Diffusion of helium, oxygen, nitrogen, argon, carbon dioxide, and methane in glassy and rubbery polythylene terephthalate has been studied in the range 25° to 130°C. Despite the abnormal solution behavior of these gases in the glassy polymer, the diffusion process is evidently normal and Fickian: Correlation of solubility constants for oxygen and nitrogen, obtained by the time-lag method, with data obtained by a static sorption method, indicates that glassy crystalline polyethylene terephthalate may be considered an isotropic diffusion medium. Diffusion is impeded purely geometrically by the presence of the crystallites, and the impedance factor is equal to the reciprocal of the amorphous volume fraction. In the rubbery crystalline state of the polymer, diffusion is Fickian and apparent activation energies for diffusion are larger than those in the glassy crystalline polymer.

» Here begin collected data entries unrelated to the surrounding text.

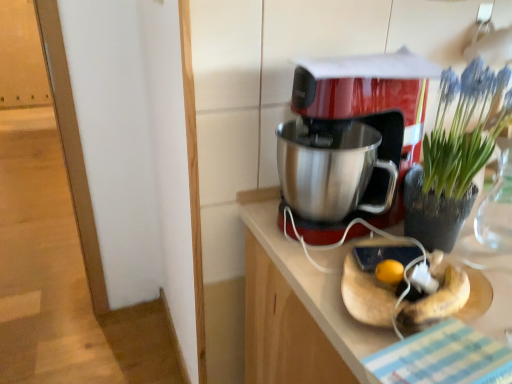 This screenshot has width=512, height=384. Find the location of `stainless steel countertop at center`. stainless steel countertop at center is located at coordinates (296, 309).

Image resolution: width=512 pixels, height=384 pixels. I want to click on green leafy plant at upper right, so click(x=453, y=157).

Find the location of a particular element. The image size is (512, 384). stainless steel countertop at center is located at coordinates (296, 309).

Considering the sizes of objects metallic red coffee maker at center and green leafy plant at upper right in the image provided, who is thinner, metallic red coffee maker at center or green leafy plant at upper right?

green leafy plant at upper right.

Does metallic red coffee maker at center appear on the right side of green leafy plant at upper right?

In fact, metallic red coffee maker at center is to the left of green leafy plant at upper right.

Is the position of metallic red coffee maker at center more distant than that of green leafy plant at upper right?

Yes, metallic red coffee maker at center is further from the camera.

I want to click on houseplant on the right of the metallic red coffee maker at center, so click(453, 157).

Based on the photo, is green leafy plant at upper right smaller than metallic red coffee maker at center?

Yes, green leafy plant at upper right is smaller than metallic red coffee maker at center.

From the image's perspective, is green leafy plant at upper right located above metallic red coffee maker at center?

No.

Which is in front, point (443, 209) or point (426, 75)?

Point (443, 209)

Does green leafy plant at upper right touch metallic red coffee maker at center?

There is a gap between green leafy plant at upper right and metallic red coffee maker at center.

Find the location of a particular element. The image size is (512, 384). coffee maker behind the stainless steel countertop at center is located at coordinates (352, 139).

From a real-world perspective, is metallic red coffee maker at center beneath stainless steel countertop at center?

No.

Considering the relative positions of metallic red coffee maker at center and stainless steel countertop at center in the image provided, is metallic red coffee maker at center in front of stainless steel countertop at center?

No, metallic red coffee maker at center is further to the viewer.

Is point (439, 174) farther from camera compared to point (324, 382)?

That is True.

Based on the photo, which of these two, green leafy plant at upper right or stainless steel countertop at center, is wider?

Wider between the two is stainless steel countertop at center.

Would you say green leafy plant at upper right is a long distance from stainless steel countertop at center?

That's not correct — green leafy plant at upper right is a little close to stainless steel countertop at center.

Is stainless steel countertop at center inside green leafy plant at upper right?

That's incorrect, stainless steel countertop at center is not inside green leafy plant at upper right.

Is stainless steel countertop at center not within green leafy plant at upper right?

Absolutely, stainless steel countertop at center is external to green leafy plant at upper right.

How many degrees apart are the facing directions of stainless steel countertop at center and green leafy plant at upper right?

The angle between the facing direction of stainless steel countertop at center and the facing direction of green leafy plant at upper right is 90 degrees.

From the image's perspective, is stainless steel countertop at center positioned above or below green leafy plant at upper right?

stainless steel countertop at center is situated lower than green leafy plant at upper right in the image.

Which object is positioned more to the right, stainless steel countertop at center or green leafy plant at upper right?

green leafy plant at upper right.

Is stainless steel countertop at center aimed at metallic red coffee maker at center?

No, stainless steel countertop at center is not facing towards metallic red coffee maker at center.

From the image's perspective, which one is positioned higher, stainless steel countertop at center or metallic red coffee maker at center?

metallic red coffee maker at center.

From a real-world perspective, is stainless steel countertop at center physically below metallic red coffee maker at center?

Yes, from a real-world perspective, stainless steel countertop at center is beneath metallic red coffee maker at center.

Find the location of a particular element. houseplant to the right of metallic red coffee maker at center is located at coordinates (453, 157).

Locate an element on the screen. coffee maker on the left of the green leafy plant at upper right is located at coordinates point(352,139).

Based on their spatial positions, is metallic red coffee maker at center or green leafy plant at upper right closer to stainless steel countertop at center?

metallic red coffee maker at center is positioned closer to the anchor stainless steel countertop at center.

From the image, which object appears to be nearer to stainless steel countertop at center, green leafy plant at upper right or metallic red coffee maker at center?

metallic red coffee maker at center lies closer to stainless steel countertop at center than the other object.

When comparing their distances from metallic red coffee maker at center, does green leafy plant at upper right or stainless steel countertop at center seem closer?

green leafy plant at upper right lies closer to metallic red coffee maker at center than the other object.

Looking at this image, considering their positions, is stainless steel countertop at center positioned further to metallic red coffee maker at center than green leafy plant at upper right?

stainless steel countertop at center lies further to metallic red coffee maker at center than the other object.

Based on their spatial positions, is metallic red coffee maker at center or stainless steel countertop at center further from green leafy plant at upper right?

The object further to green leafy plant at upper right is stainless steel countertop at center.

When comparing their distances from green leafy plant at upper right, does stainless steel countertop at center or metallic red coffee maker at center seem closer?

metallic red coffee maker at center is closer to green leafy plant at upper right.

Image resolution: width=512 pixels, height=384 pixels. What are the coordinates of `houseplant that lies between metallic red coffee maker at center and stainless steel countertop at center from top to bottom` in the screenshot? It's located at (453, 157).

A model for diffusion in the glassy amorphous and crystalline polymers is proposed, assuming that the driving force for diffusion is the concentration gradient of dissolved molecules which are assumed to be in local equilibrium with molecules in the ``holes.'' The model predicts that actual diffusion constants and activation energies are larger than those experimentally measured. Thus, part of the observed difference between values of EDa in the glassy and rubbery states may be reconciled. Correlations of D and EDa with the square of gas molecular diameters are obtained in both the glassy and rubbery states. In the latter plots, the helium data fall above the correlations, showing evidence of partially non-activated diffusion in both states of the polymer.